Transcribed page contents
+ + + + +

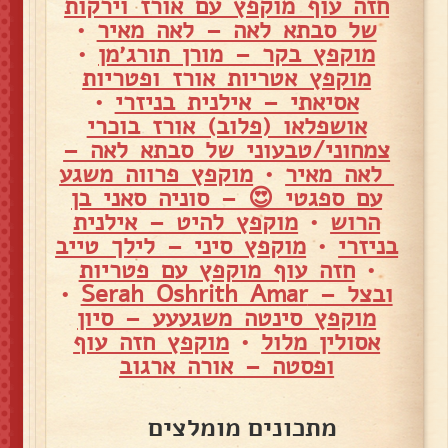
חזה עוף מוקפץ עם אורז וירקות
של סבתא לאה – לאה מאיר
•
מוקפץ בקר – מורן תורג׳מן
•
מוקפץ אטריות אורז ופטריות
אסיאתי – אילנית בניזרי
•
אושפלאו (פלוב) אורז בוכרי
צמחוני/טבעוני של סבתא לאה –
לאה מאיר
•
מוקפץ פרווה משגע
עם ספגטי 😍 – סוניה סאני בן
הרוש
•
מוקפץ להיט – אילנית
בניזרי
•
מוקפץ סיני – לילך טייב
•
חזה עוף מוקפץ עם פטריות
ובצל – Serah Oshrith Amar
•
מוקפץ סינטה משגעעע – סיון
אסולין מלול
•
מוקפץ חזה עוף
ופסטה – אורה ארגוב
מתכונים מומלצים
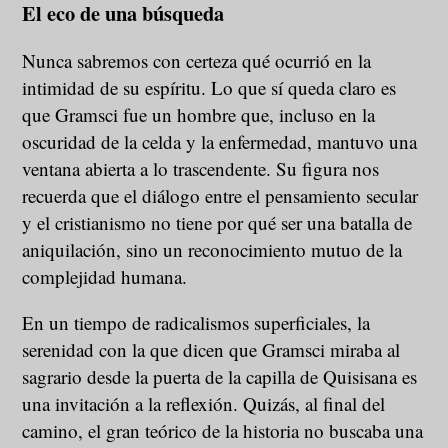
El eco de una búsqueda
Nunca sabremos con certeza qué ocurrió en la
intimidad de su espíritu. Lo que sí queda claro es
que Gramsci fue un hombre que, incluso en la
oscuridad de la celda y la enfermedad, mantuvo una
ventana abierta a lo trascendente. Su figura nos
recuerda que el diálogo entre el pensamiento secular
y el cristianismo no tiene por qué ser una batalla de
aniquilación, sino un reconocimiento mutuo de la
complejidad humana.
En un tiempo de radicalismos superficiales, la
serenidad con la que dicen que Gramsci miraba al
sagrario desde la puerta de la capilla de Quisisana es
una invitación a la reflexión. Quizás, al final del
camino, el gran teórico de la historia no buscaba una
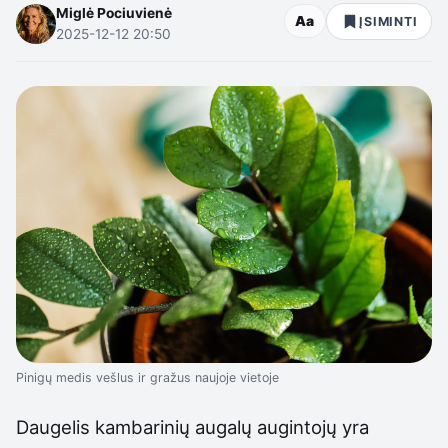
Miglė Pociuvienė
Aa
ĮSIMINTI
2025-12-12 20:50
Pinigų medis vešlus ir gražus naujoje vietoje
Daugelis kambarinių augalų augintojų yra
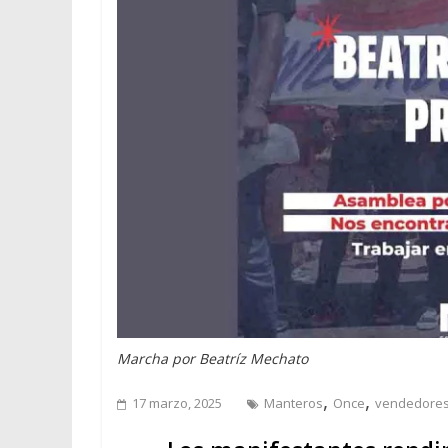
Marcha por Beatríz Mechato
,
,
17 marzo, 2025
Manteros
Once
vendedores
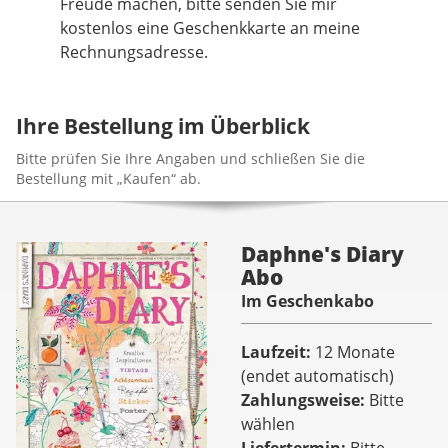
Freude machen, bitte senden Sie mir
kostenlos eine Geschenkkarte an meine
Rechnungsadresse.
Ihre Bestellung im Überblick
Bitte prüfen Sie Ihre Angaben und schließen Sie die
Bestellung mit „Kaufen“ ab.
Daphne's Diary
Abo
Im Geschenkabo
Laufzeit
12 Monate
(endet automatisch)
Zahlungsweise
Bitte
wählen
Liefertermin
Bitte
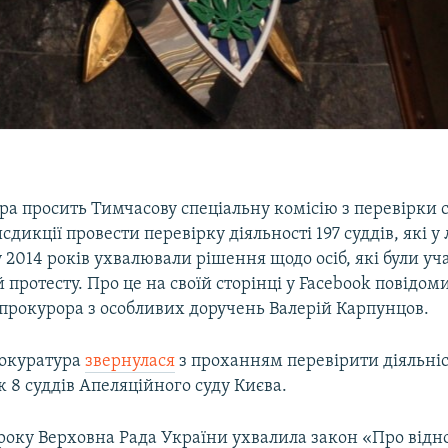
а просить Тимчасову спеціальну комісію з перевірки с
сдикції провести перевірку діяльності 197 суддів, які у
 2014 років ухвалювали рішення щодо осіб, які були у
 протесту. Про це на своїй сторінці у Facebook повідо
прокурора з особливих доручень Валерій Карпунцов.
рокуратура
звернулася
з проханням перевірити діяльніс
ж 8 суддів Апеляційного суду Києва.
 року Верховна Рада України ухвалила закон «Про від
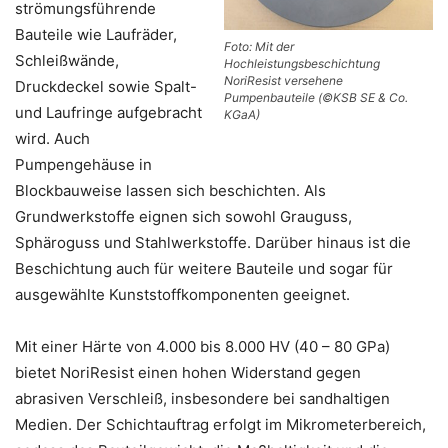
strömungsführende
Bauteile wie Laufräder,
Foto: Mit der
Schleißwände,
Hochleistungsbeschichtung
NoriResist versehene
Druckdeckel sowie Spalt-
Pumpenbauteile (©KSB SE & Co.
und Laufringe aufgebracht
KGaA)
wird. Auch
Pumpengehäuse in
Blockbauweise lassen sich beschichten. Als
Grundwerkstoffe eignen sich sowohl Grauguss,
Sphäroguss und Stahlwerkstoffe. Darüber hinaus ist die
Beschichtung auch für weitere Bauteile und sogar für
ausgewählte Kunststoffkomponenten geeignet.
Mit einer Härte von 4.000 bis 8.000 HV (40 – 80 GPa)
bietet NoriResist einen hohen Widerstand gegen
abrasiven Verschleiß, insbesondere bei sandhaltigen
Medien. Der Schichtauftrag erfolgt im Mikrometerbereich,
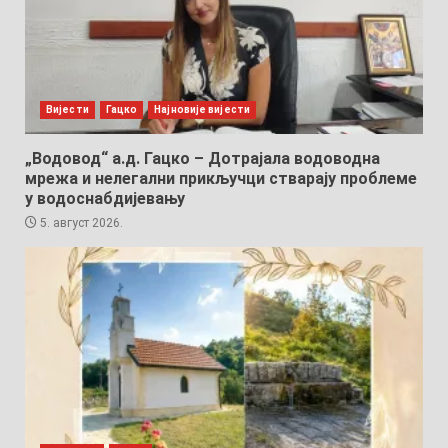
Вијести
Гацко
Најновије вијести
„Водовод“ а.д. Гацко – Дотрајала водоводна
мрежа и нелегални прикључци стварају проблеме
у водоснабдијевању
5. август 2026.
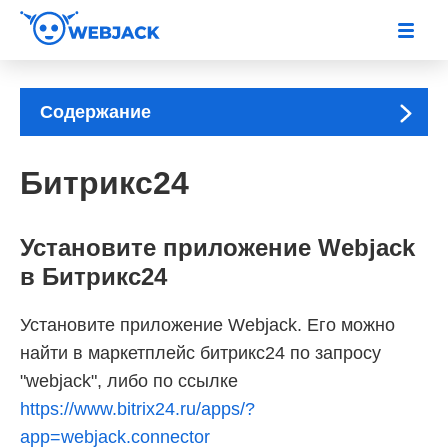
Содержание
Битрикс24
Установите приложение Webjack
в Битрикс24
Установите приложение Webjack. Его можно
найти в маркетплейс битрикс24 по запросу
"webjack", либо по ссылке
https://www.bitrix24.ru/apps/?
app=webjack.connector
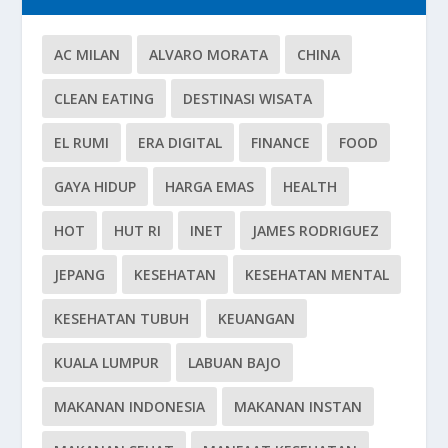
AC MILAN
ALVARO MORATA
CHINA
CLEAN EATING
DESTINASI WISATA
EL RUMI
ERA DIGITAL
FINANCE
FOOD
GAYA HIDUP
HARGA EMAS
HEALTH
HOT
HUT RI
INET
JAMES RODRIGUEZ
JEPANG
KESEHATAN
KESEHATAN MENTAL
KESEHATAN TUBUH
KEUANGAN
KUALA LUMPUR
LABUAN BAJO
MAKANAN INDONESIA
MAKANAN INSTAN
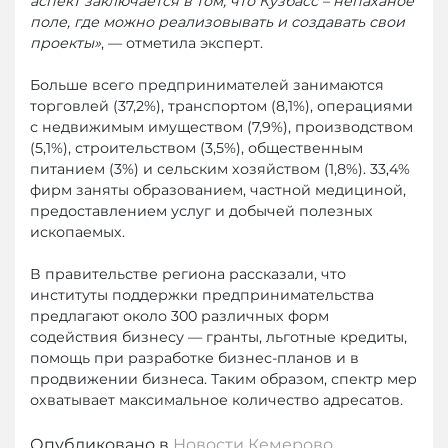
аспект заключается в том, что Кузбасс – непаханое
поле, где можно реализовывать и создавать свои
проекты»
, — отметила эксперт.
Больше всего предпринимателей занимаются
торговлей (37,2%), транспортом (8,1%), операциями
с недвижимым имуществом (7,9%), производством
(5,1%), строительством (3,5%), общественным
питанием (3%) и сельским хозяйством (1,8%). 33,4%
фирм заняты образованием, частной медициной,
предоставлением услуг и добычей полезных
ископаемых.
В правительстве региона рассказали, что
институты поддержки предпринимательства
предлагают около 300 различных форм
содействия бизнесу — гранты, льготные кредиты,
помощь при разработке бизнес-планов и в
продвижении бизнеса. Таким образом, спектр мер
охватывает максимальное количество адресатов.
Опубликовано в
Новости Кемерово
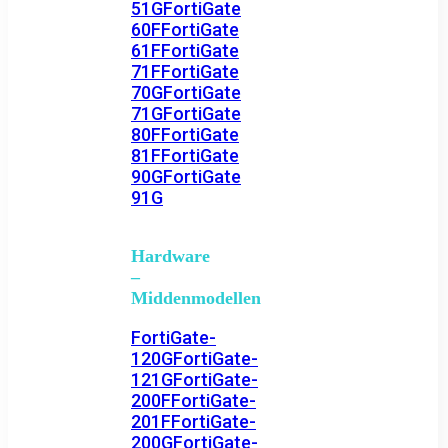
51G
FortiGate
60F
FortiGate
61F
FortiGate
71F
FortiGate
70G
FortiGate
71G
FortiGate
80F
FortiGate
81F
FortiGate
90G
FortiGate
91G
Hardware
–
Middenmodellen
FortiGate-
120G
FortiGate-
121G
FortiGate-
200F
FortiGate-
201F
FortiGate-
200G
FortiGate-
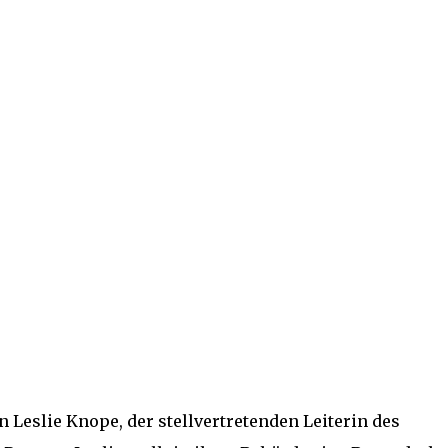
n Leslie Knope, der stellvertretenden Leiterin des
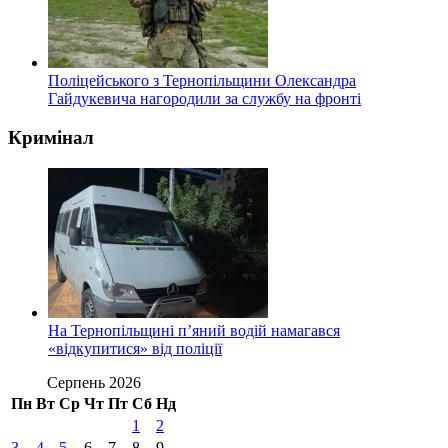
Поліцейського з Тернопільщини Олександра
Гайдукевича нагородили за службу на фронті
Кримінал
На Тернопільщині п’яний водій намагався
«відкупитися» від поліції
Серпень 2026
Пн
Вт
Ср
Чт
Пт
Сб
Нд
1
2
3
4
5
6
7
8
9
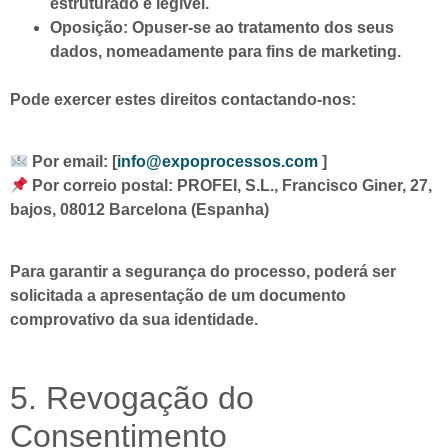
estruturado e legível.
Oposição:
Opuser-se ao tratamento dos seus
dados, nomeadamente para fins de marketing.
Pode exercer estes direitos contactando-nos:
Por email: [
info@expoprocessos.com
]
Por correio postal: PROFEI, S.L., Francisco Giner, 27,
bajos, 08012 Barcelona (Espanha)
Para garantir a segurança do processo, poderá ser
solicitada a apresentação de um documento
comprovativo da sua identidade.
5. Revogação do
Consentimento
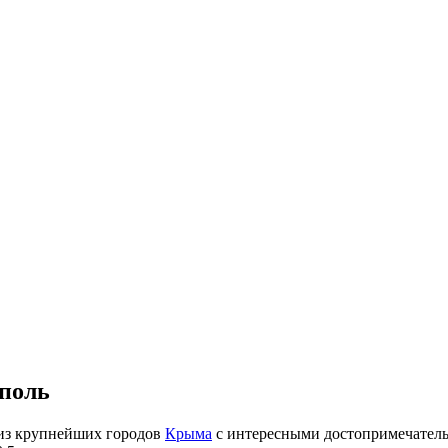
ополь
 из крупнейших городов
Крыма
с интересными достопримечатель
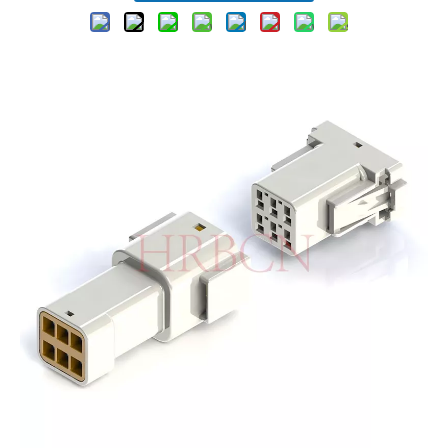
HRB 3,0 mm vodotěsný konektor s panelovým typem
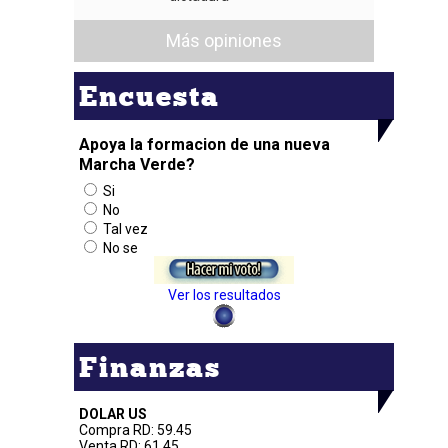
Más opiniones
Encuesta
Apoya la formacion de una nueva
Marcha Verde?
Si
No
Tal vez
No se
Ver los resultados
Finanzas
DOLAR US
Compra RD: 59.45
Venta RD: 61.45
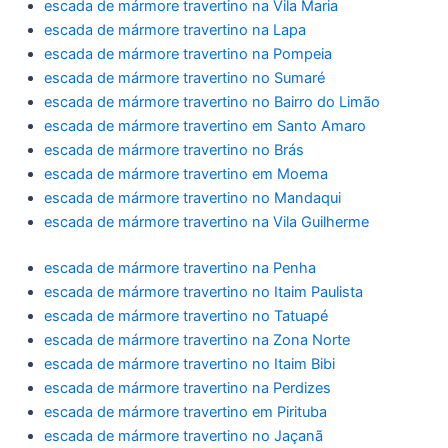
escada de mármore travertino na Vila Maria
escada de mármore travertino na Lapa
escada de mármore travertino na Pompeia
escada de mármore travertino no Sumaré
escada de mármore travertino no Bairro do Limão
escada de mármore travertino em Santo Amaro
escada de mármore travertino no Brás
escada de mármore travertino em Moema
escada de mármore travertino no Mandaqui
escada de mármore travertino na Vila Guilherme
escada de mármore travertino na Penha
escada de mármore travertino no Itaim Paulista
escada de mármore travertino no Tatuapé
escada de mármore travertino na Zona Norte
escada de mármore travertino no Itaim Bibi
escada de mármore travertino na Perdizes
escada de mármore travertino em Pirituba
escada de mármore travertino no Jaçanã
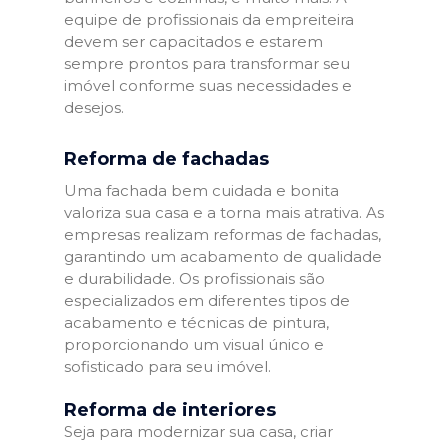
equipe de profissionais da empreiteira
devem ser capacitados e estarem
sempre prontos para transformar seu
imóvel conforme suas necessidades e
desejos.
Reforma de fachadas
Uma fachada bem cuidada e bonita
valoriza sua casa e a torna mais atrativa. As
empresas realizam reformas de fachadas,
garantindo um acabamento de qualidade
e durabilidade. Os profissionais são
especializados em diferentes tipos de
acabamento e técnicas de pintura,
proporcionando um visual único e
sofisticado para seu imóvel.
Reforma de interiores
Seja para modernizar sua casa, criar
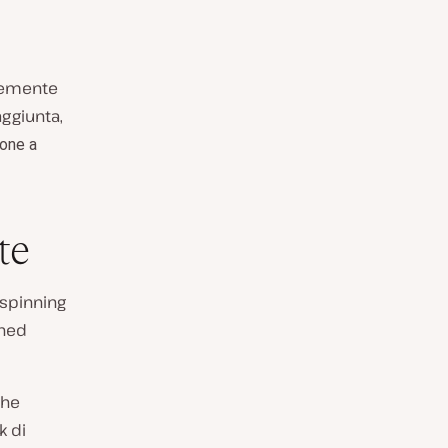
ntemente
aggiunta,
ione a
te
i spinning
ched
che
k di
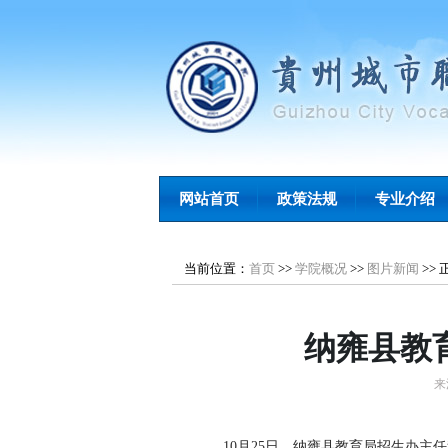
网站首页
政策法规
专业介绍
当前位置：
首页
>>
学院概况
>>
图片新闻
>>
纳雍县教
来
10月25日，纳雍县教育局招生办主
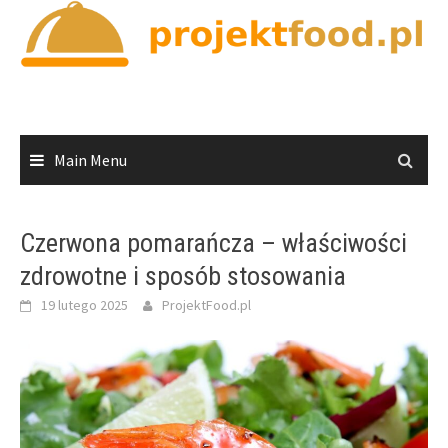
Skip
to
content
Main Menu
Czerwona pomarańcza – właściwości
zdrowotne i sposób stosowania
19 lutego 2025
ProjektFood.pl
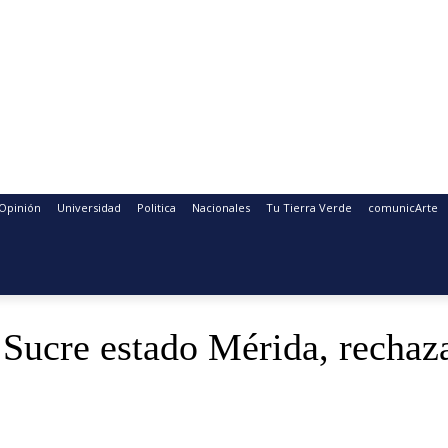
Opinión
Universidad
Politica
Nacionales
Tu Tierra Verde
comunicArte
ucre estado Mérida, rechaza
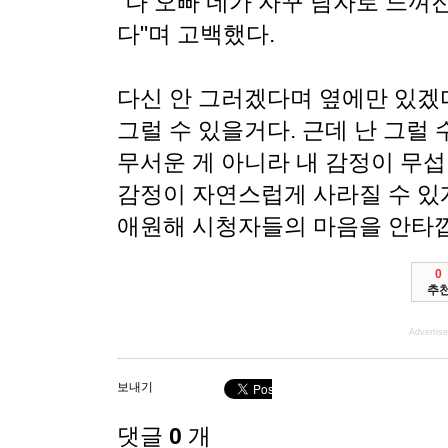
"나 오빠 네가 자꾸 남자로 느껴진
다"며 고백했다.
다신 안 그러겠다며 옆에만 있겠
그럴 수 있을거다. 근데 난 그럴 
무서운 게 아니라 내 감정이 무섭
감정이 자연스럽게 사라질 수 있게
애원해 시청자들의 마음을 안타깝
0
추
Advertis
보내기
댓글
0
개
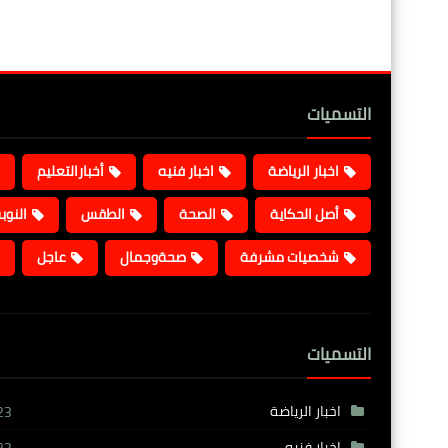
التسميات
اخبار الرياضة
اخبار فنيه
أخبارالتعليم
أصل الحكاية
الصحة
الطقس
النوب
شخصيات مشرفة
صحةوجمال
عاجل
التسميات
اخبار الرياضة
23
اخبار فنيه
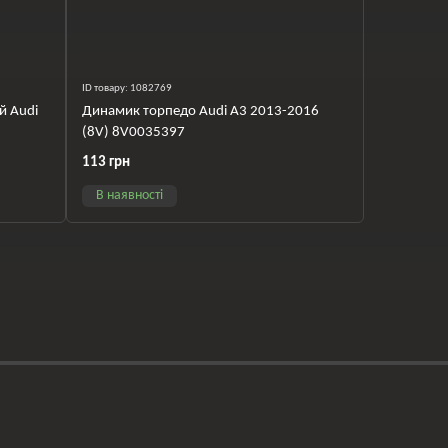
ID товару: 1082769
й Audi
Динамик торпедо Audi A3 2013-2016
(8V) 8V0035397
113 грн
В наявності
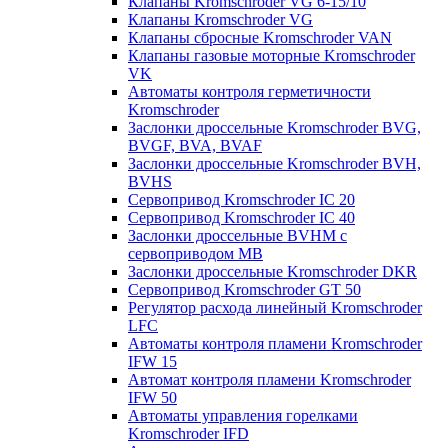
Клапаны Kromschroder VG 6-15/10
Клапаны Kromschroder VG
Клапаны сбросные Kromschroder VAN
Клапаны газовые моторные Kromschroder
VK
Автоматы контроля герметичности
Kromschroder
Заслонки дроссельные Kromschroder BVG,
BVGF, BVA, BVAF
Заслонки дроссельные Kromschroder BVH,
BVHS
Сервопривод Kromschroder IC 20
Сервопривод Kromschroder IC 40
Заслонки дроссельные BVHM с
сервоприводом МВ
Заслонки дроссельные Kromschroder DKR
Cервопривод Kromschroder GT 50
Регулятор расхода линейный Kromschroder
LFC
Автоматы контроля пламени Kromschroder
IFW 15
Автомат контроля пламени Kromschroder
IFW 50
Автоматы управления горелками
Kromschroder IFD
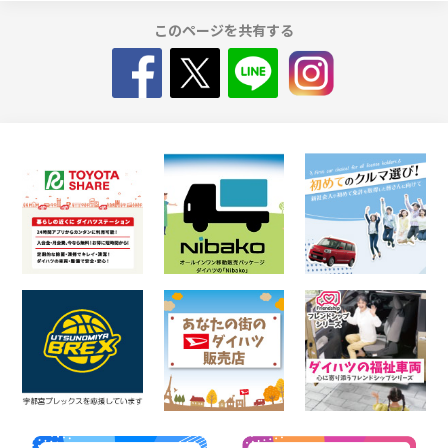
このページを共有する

+ + + + +

Task item
Whenever the string "суддів" shows up in a line above, copy that line.

Response for this exercise
сдикції провести перевірку діяльності 197 суддів, які у
ж 8 суддів Апеляційного суду Києва.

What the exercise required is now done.